[Page-level text extractions]
==================================================

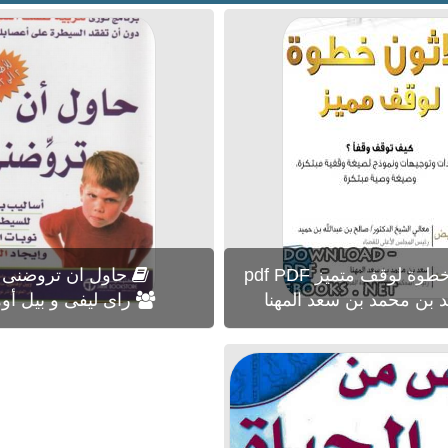
وة لوقف متميز pdf PDF
حاول ان تروضنى PDF
بن محمد بن سعد المهنا
راى ليفى و بيل أوه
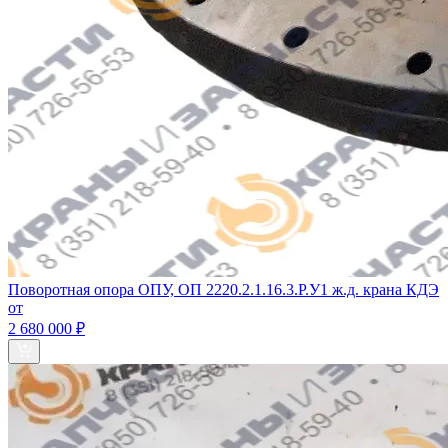
Поворотная опора ОПУ, ОП 2220.2.1.16.3.Р.У1 ж.д. крана КДЭ
от
2 680 000 ₽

==================================================

=== INSTRUCTIONS TO FOLLOW ===
Please repeat every record above exactly, but leave out the pictures.

=== REPLY TO THE EXERCISE ===
وة لوقف متميز pdf PDF
حاول ان تروضنى PDF
بن محمد بن سعد المهنا
راى ليفى و بيل أوه
Поворотная опора ОПУ, ОП 2220.2.1.16.3.Р.У1 ж.д. крана КДЭ
от
2 680 000 ₽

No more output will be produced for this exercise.